Historical Method: A Comment on Deeper Roots
The book promised to be "what the other book (Roots) promised to be but never was. Rather than an incapacitating, sentimental Euro-centric tracing of ethnicity, the author reconnects the Americas to the culture of pre-colonial West Africa and the universal way of Islam."
My next door neighbor in Oman gave me the book in our discussions on Islamic theology and law. He has traveled widely in America, so I assume he picked it up there. Anyway, the book brought up an old, yet still relevant issue: did Africans reach America before Columbus? Before I go on, a note on methodology is in order. While I think that is highly likely that Africans did reach the Americas before Columbus (and Dr. Quick presents numerous pieces of evidence, mostly gleaned from the work of Ivan Van Sertima) there is also the problem of how admissible certain pieces of evidence are. The reasoning behind Quick and other scholars' work is that an accumulated mass of similarities must ergo equal pre-Columbian contact. Yet a word from a comparative anthropologist is most germane here:
It can never be assumed that apparent likenesses between cultures are fundamental, while obvious differences are coincidental or due to special local circumstances. The selection of similar elements from different cultures and the dismissal of differences must always be justified logically, in detail, and in both historical and functional terms. As in any scientific enterprise, we must not simply choose our facts to suit our theories but must demonstrate that the cultural similarities considered to be fundamental are similar in detail and durable, while dissimilarities must be logically explicable as easily changeable cultural features.For example, Quick cites Ferdinand Columbus, who writes about people in northern Honduras as being "black in color. They pierce a hole in their ears large enough to insert a hen's egg." "Black in color" indeed tells us very little of these people's concrete cultural origins, and should not be taken as evidence. However their piercings might tell us a little more. Even if piercing were practiced in West Africa similar to how Columbus described (quite likely), how do we know that this practice emerged in the Americas from contact with Africa? Independent invention seems just as likely. Happily for the scholar, their are some almost irrefutable pieces of evidence relating to language and other traveler's reports which put us on firmer ground. Overall the book gives some fascinating insight into what is in many ways still an underground history.

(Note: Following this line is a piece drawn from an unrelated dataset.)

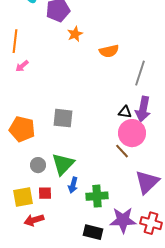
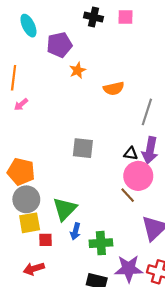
gray square: (63, 118) -> (83, 148), moved
gray circle: (38, 165) -> (26, 199), moved, size x1.6
yellow square: (23, 197) -> (30, 223), moved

Quick ends by meditating on a dynamic that has been much studied of-late, and remains relevant to African Studies in an Indian Ocean context:
"The real challenge is to be "Mecca-centric" yet in touch with the African world, to be an authentic Muslim yet still in touch with African American spirituality, to be a moral person yet still in touch with the pulse of African American youth, and to develop Islam in America without getting lost in the crises of the Muslim world."